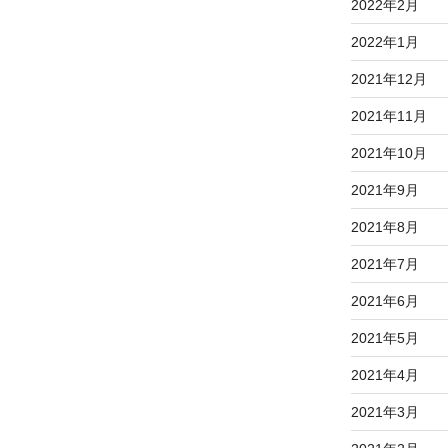
2022年2月
2022年1月
2021年12月
2021年11月
2021年10月
2021年9月
2021年8月
2021年7月
2021年6月
2021年5月
2021年4月
2021年3月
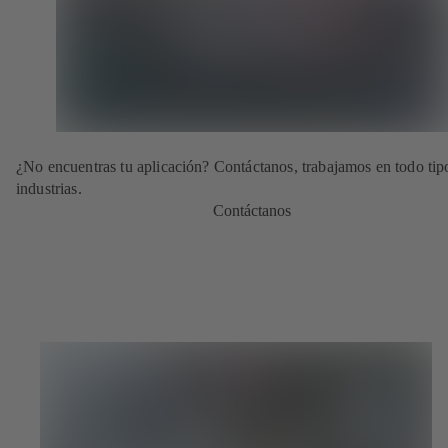
¿No encuentras tu aplicación? Contáctanos, trabajamos en todo tip
industrias.
Contáctanos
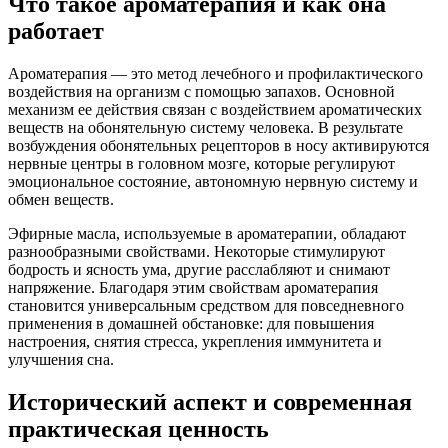
Что такое ароматерапия и как она
работает
Ароматерапия — это метод лечебного и профилактического
воздействия на организм с помощью запахов. Основной
механизм ее действия связан с воздействием ароматических
веществ на обонятельную систему человека. В результате
возбуждения обонятельных рецепторов в носу активируются
нервные центры в головном мозге, которые регулируют
эмоциональное состояние, автономную нервную систему и
обмен веществ.
Эфирные масла, используемые в ароматерапии, обладают
разнообразными свойствами. Некоторые стимулируют
бодрость и ясность ума, другие расслабляют и снимают
напряжение. Благодаря этим свойствам ароматерапия
становится универсальным средством для повседневного
применения в домашней обстановке: для повышения
настроения, снятия стресса, укрепления иммунитета и
улучшения сна.
Исторический аспект и современная
практическая ценность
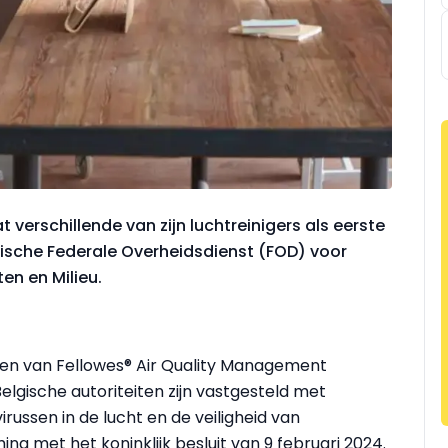
 verschillende van zijn luchtreinigers als eerste
lgische Federale Overheidsdienst (FOD) voor
en en Milieu.
gen van Fellowes® Air Quality Management
elgische autoriteiten zijn vastgesteld met
russen in de lucht en de veiligheid van
g met het koninklijk besluit van 9 februari 2024.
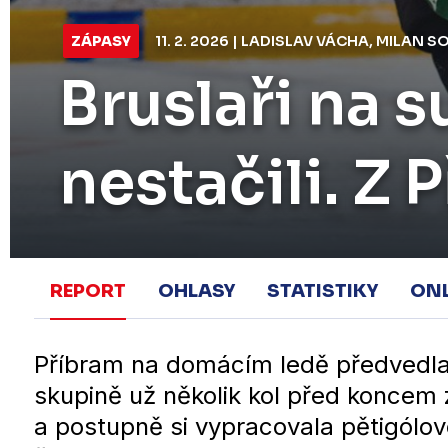
ZÁPASY
11. 2. 2026 | LADISLAV VÁCHA, MILAN 
Bruslaři na 
nestačili. Z 
REPORT
OHLASY
STATISTIKY
ON
Příbram na domácím ledě předvedla, p
skupině už několik kol před koncem z
a postupně si vypracovala pětigólov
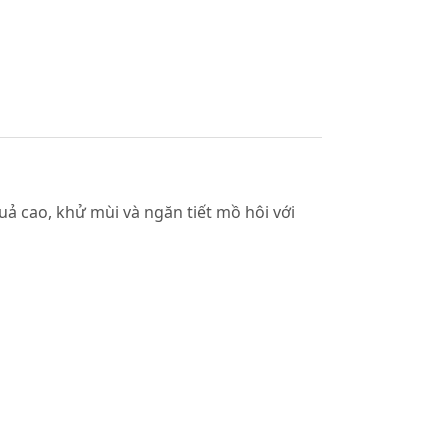
ả cao, khử mùi và ngăn tiết mồ hôi với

Exercise: Line by line, restate the data above exactly as it stands, minus the pictures.

Task answer:
2022年2月
2022年1月
2021年12月
2021年11月
2021年10月
2021年9月
2021年8月
2021年7月
2021年6月
2021年5月
2021年4月
2021年3月
¿No encuentras tu aplicación? Contáctanos, trabajamos en todo tip
industrias.
Contáctanos
Что такое ароматерапия и как она
работает
Ароматерапия — это метод лечебного и профилактического
воздействия на организм с помощью запахов. Основной
механизм ее действия связан с воздействием ароматических
веществ на обонятельную систему человека. В результате
возбуждения обонятельных рецепторов в носу активируются
нервные центры в головном мозге, которые регулируют
эмоциональное состояние, автономную нервную систему и
обмен веществ.
Эфирные масла, используемые в ароматерапии, обладают
разнообразными свойствами. Некоторые стимулируют
бодрость и ясность ума, другие расслабляют и снимают
напряжение. Благодаря этим свойствам ароматерапия
становится универсальным средством для повседневного
применения в домашней обстановке: для повышения
настроения, снятия стресса, укрепления иммунитета и
улучшения сна.
Исторический аспект и современная
практическая ценность
 verschillende van zijn luchtreinigers als eerste
lgische Federale Overheidsdienst (FOD) voor
en en Milieu.
gen van Fellowes® Air Quality Management
elgische autoriteiten zijn vastgesteld met
russen in de lucht en de veiligheid van
g met het koninklijk besluit van 9 februari 2024.
ZÁPASY
11. 2. 2026 | LADISLAV VÁCHA, MILAN 
Bruslaři na 
nestačili. Z 
REPORT
OHLASY
STATISTIKY
ON
Příbram na domácím ledě předvedla, p
skupině už několik kol před koncem z
a postupně si vypracovala pětigólov
ả cao, khử mùi và ngăn tiết mồ hôi với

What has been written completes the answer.